Here’s the thing: It’s all about the optics. Texas still has 133,000 permanent seats, which is second only to Bristol. It hasn’t torn down large sections of grandstands like most other tracks.
I have no idea how many people were at Texas, but I’m going to say somewhere between 30,000 and 40,000 if I had to take a guess. Tracks don’t release attendance numbers anymore, so that’s just a shot in the dark.
But the point is, if you take the Texas crowd and put it at Phoenix (capacity 42,000) or Martinsville (44,000) or even Homestead (48,000), people wouldn’t be as critical. In fact, I’d bet money some people would tweet, “Great crowd, Phoenix! Way to go!”
Sunday’s numbers would have been horrifying in the not-so-distant past. But the reality is in 2019, any NASCAR attendance of 50,000 or more for an average regular-season race would be a good crowd. Even 40,000 is OK.
I’m not saying any of this is ideal, but let’s just be real about it. We’ll likely never know, but I highly doubt Texas had the smallest crowd of the season so far.
5. What’s next
Intermediate tracks are going to take a month-long vacation now as two short tracks (Bristol and Richmond) and a superspeedway (Talladega) take the spotlight.

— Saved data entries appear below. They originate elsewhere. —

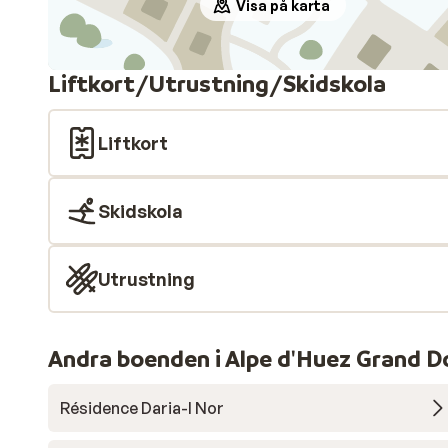
Visa på karta
Liftkort/Utrustning/Skidskola
Liftkort
Skidskola
Utrustning
Andra boenden i Alpe d'Huez Grand D
Résidence Daria-I Nor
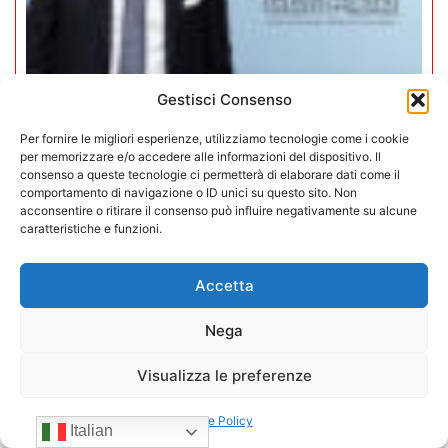
Gestisci Consenso
Mario Toniutti confermato Vice
Per fornire le migliori esperienze, utilizziamo tecnologie come i cookie
per memorizzare e/o accedere alle informazioni del dispositivo. Il
Presidente di CONFIDA per il
consenso a queste tecnologie ci permetterà di elaborare dati come il
quadriennio 2026-2030
comportamento di navigazione o ID unici su questo sito. Non
acconsentire o ritirare il consenso può influire negativamente su alcune
caratteristiche e funzioni.
15/07/2026
Accetta
Nega
Visualizza le preferenze
Cookie Policy
Italian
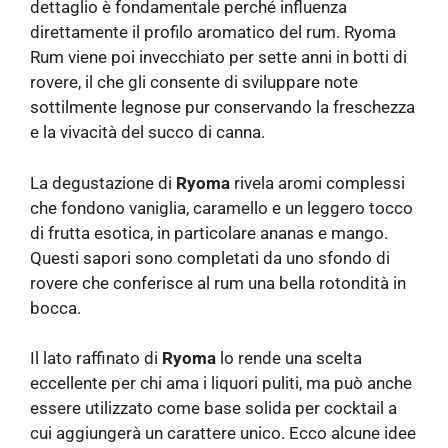
dettaglio è fondamentale perché influenza
direttamente il profilo aromatico del rum. Ryoma
Rum viene poi invecchiato per sette anni in botti di
rovere, il che gli consente di sviluppare note
sottilmente legnose pur conservando la freschezza
e la vivacità del succo di canna.
La degustazione di
Ryoma
rivela aromi complessi
che fondono vaniglia, caramello e un leggero tocco
di frutta esotica, in particolare ananas e mango.
Questi sapori sono completati da uno sfondo di
rovere che conferisce al rum una bella rotondità in
bocca.
Il lato raffinato di
Ryoma
lo rende una scelta
eccellente per chi ama i liquori puliti, ma può anche
essere utilizzato come base solida per cocktail a
cui aggiungerà un carattere unico. Ecco alcune idee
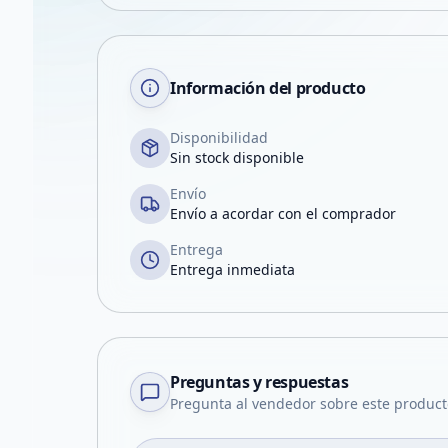
Información del producto
Disponibilidad
Sin stock disponible
Envío
Envío a acordar con el comprador
Entrega
Entrega inmediata
Preguntas y respuestas
Pregunta al vendedor sobre este product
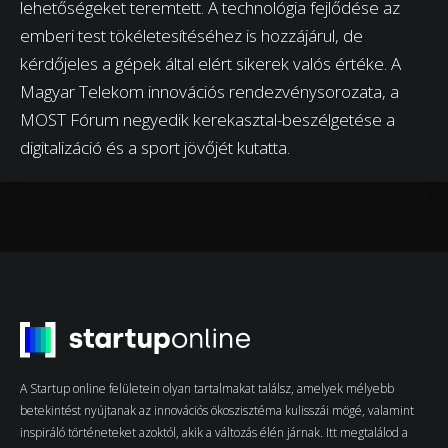
lehetőségeket teremtett. A technológia fejlődése az
emberi test tökéletesítéséhez is hozzájárul, de
kérdőjeles a gépek által elért sikerek valós értéke. A
Magyar Telekom innovációs rendezvénysorozata, a
MOST Fórum negyedik kerekasztal-beszélgetése a
digitalizáció és a sport jövőjét kutatta.
A Startup online felületein olyan tartalmakat találsz, amelyek mélyebb
betekintést nyújtanak az innovációs ökoszisztéma kulisszái mögé, valamint
inspiráló történeteket azoktól, akik a változás élén járnak. Itt megtalálod a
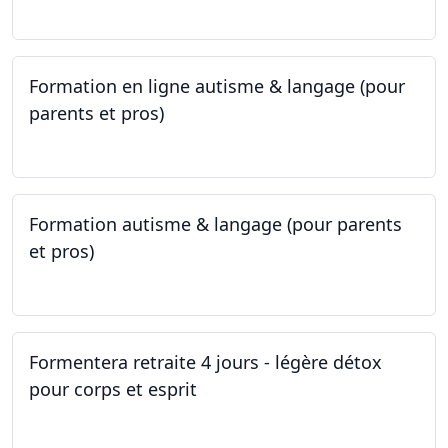
09.05.2023 - 22.05.2023
Formation en ligne autisme & langage (pour
parents et pros)
09.05.2023 - 22.05.2023
Formation autisme & langage (pour parents
et pros)
08.05.2023 - 22.05.2023
Formentera retraite 4 jours - légère détox
pour corps et esprit
05.05.2023 - 09.05.2023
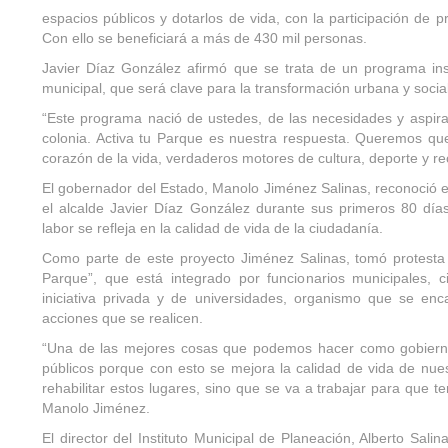
espacios públicos y dotarlos de vida, con la participación de p
Con ello se beneficiará a más de 430 mil personas.
Javier Díaz González afirmó que se trata de un programa insi
municipal, que será clave para la transformación urbana y social
“Este programa nació de ustedes, de las necesidades y aspi
colonia. Activa tu Parque es nuestra respuesta. Queremos qu
corazón de la vida, verdaderos motores de cultura, deporte y rec
El gobernador del Estado, Manolo Jiménez Salinas, reconoció el
el alcalde Javier Díaz González durante sus primeros 80 días
labor se refleja en la calidad de vida de la ciudadanía.
Como parte de este proyecto Jiménez Salinas, tomó protesta
Parque”, que está integrado por funcionarios municipales, 
iniciativa privada y de universidades, organismo que se en
acciones que se realicen.
“Una de las mejores cosas que podemos hacer como gobierno 
públicos porque con esto se mejora la calidad de vida de nue
rehabilitar estos lugares, sino que se va a trabajar para que 
Manolo Jiménez.
El director del Instituto Municipal de Planeación, Alberto Sali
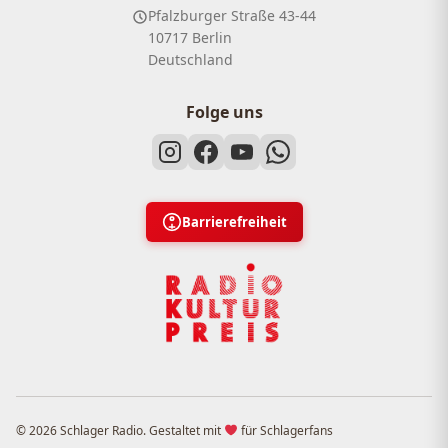
Pfalzburger Straße 43-44
10717 Berlin
Deutschland
Folge uns
Barrierefreiheit
© 2026 Schlager Radio. Gestaltet mit
für Schlagerfans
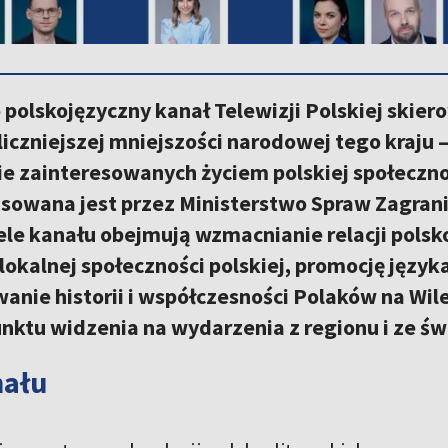
 polskojęzyczny kanał Telewizji Polskiej ski
liczniejszej mniejszości narodowej tego kraju 
e zainteresowanych życiem polskiej społeczno
sowana jest przez Ministerstwo Spraw Zagrani
le kanału obejmują wzmacnianie relacji polsko-
lokalnej społeczności polskiej, promocję języka 
nie historii i współczesności Polaków na Wil
nktu widzenia na wydarzenia z regionu i ze św
nału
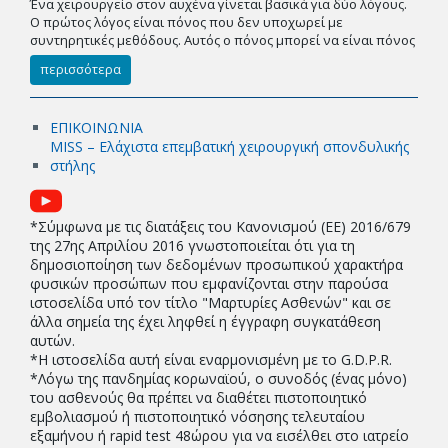
Ένα χειρουργείο στον αυχένα γίνεται βασικά για δύο λόγους.
Ο πρώτος λόγος είναι πόνος που δεν υποχωρεί με
συντηρητικές μεθόδους. Αυτός ο πόνος μπορεί να είναι πόνος
περισσότερα
ΕΠΙΚΟΙΝΩΝΙΑ
MISS – Ελάχιστα επεμβατική χειρουργική σπονδυλικής
στήλης
*Σύμφωνα με τις διατάξεις του Κανονισμού (EE) 2016/679
της 27ης Απριλίου 2016 γνωστοποιείται ότι για τη
δημοσιοποίηση των δεδομένων προσωπικού χαρακτήρα
φυσικών προσώπων που εμφανίζονται στην παρούσα
ιστοσελίδα υπό τον τίτλο "Μαρτυρίες Ασθενών" και σε
άλλα σημεία της έχει ληφθεί η έγγραφη συγκατάθεση
αυτών.
*Η ιστοσελίδα αυτή είναι εναρμονισμένη με το G.D.P.R.
*Λόγω της πανδημίας κορωναϊού, ο συνοδός (ένας μόνο)
του ασθενούς θα πρέπει να διαθέτει πιστοποιητικό
εμβολιασμού ή πιστοποιητικό νόσησης τελευταίου
εξαμήνου ή rapid test 48ώρου για να εισέλθει στο ιατρείο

Some of the upcoming storylines to watch include the effect of the high downforce on Bristol — drivers have said it could take a physical toll on them — and whether the rules package will put a damper on passing. Then it’s off to Talladega, where there will be no more restrictor plates and we’ll see NASCAR use tapered spacers instead (how that will go is anyone’s guess).
It’s also worth keeping an eye on whether Stewart-Haas Racing can join Gibbs and Penske as the only teams to win a race since November, whether Martin Truex Jr. can win his first race of the year and whether the signs of a Hendrick Motorsports resurgence are real or glimmers of false hope.